Saved data entries

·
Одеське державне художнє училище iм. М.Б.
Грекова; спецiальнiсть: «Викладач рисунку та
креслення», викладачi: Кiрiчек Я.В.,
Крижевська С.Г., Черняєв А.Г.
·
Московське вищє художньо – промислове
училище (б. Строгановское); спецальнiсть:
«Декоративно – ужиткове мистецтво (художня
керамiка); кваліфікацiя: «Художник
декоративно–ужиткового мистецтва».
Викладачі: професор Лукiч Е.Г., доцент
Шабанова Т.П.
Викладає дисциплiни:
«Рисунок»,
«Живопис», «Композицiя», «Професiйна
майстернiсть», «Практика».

* * *

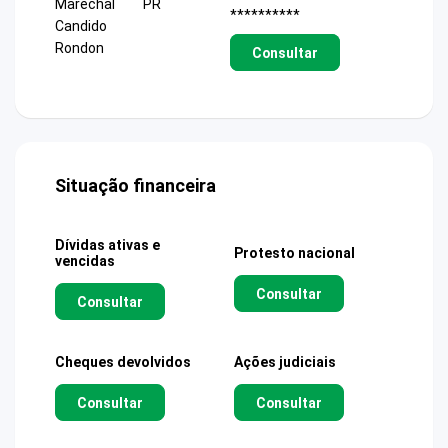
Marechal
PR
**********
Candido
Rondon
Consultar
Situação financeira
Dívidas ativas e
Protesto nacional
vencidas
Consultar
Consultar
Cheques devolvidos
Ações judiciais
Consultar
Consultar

--

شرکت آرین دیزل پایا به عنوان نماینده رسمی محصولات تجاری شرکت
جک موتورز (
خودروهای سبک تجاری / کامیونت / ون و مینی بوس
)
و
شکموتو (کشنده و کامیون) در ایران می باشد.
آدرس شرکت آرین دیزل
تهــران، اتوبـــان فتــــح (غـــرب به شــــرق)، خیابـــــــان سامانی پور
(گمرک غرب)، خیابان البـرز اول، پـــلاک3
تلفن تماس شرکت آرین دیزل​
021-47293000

### PROBLEM TO SOLVE
Copy from the entries above each line in which the string "училище" can be found.

### OUTPUT OF THE TASK
Одеське державне художнє училище iм. М.Б.
училище (б. Строгановское); спецальнiсть:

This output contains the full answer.